You're reading: Ukraine to join UN peacekeeping mission in Mali

Ukrainian President Petro Poroshenko signed a decree on Jan. 9 authorizing the deployment of Ukrainian personnel to the United Nations peacekeeping mission in Mali.

The decree, which was published by the Presidential Administration late in the evening, reads that the national contingent to the African nation will consist of up to 20 members of Ukraine’s armed forces.

Ukraine’s participation in the UN mission in Mali will “promote international peace and security and serves the national interests of Ukraine,” the decree states.

The UN’s Multidimensional Integrated Stabilization Mission in Mali (MINUSMA) was established in late April 2013 under UN Security Council resolution 2100 following a rebellion by Tuareg people in 2012, who sought to create their own independent state of Azawad in northern Mali.

Hostilities against government forces escalated, with the Mali military ousting the country’s president, Amadou Toumani Toure, in March 2012 over his weak handing of the conflict, as well as with the rise of Islamist militant groups linked to the Al-Qaeda and the Islamic State.

In early 2013, the war saw a boots-on-the-ground intervention by France and soldiers from neighboring African Union countries to support the Malian government against the Islamists.
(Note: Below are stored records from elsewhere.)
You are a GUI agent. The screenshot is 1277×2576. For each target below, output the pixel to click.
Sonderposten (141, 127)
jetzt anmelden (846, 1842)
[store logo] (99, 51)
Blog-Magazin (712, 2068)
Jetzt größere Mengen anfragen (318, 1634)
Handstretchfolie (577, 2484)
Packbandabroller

The rebel groups were laregely defeated by 2015, and the government signed a peace deal with the Tuaregs on April 15, 2015, although low-level guerrilla fighting and sporadic terror attacks still take place.

The peacekeeping mission was officially deployed “to support the transitional authorities of Mali in the stabilization of the country,” according to the UN. Besides, the mission’s mandate includes the protection of civilians, supporting the national political process, rebuilding the country’s security sector, and enforcing human rights.
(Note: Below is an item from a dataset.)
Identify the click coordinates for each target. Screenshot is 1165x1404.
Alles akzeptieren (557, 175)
As of November 2018, the mission had a strength of 15,450 personnel, including 11,632 soldiers, 1,767 police, 1,421 civilian employees, 446 staff officers, 146 UN volunteers, and 38 military experts.
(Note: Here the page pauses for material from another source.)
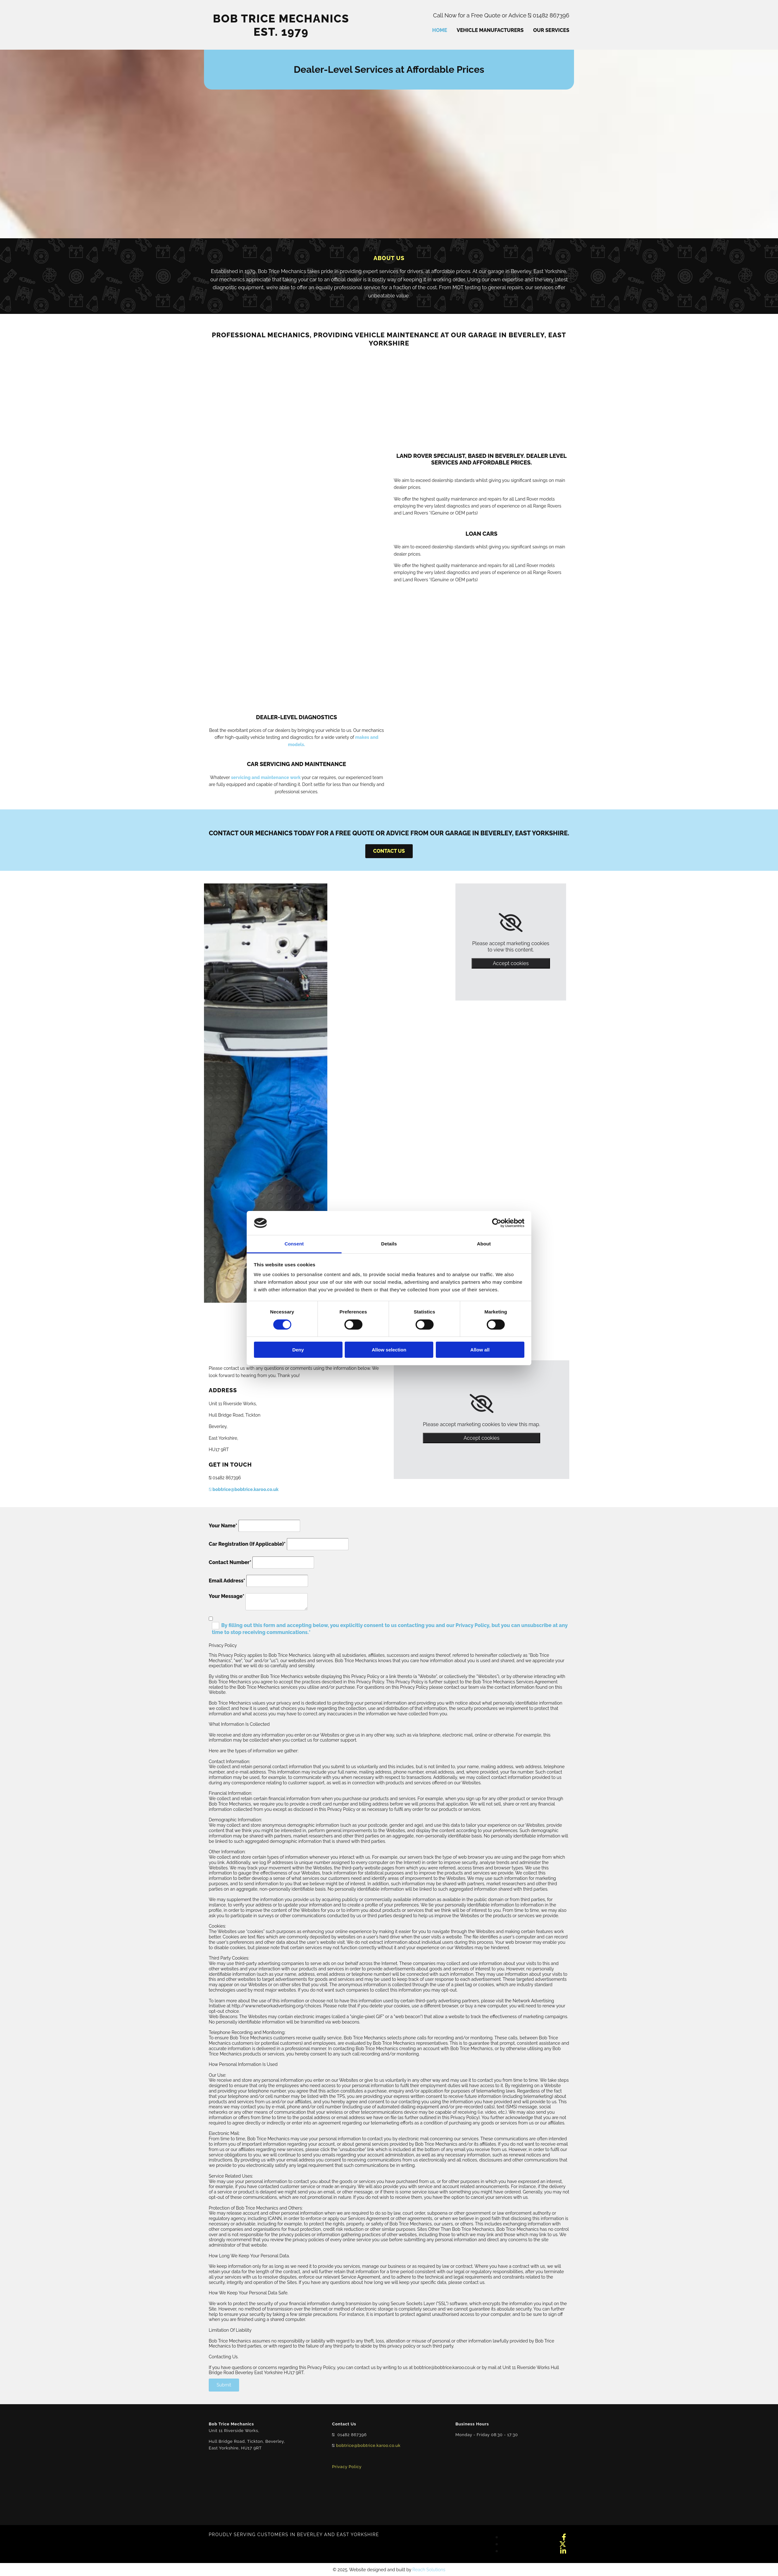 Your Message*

The mission force is made up mostly of the African Union nations like Chad, Burkina Faso, Senegal, Niger, Egypt, or Guinea, but there are also a number of non-African countries, like Bangladesh, China, and Germany.

Since its inception, the mission has sustained 177 fatalities, according to UN figures.

The deployment to Mali will be the fourth ongoing UN operation currently supported by Ukraine. Around 40 Ukrainian troops are participating in peacekeeping activities in Kosovo (since 1999 as part of the UN’s KFOR contingent), along with 56 in Ivory Coast (since 2011), and 13 in the Democratic Republic of Congo (since 2012).

Ukraine has participated in over 20 UN peacekeeping missions since gaining independence in 1991, helping to settle conflicts all over the world, including in Georgia, Iraq, Afghanistan, Sudan, Ethiopia, Eritrea, and Kuwait.

In early 2018, Ukraine wound up its mission in Liberia, which had been going on since 2003.

According to Ukraine’s Ministry of Defense, up to 44,000 Ukrainian servicemen have participated in UN missions since 1991, with 54 of them being killed while serving abroad.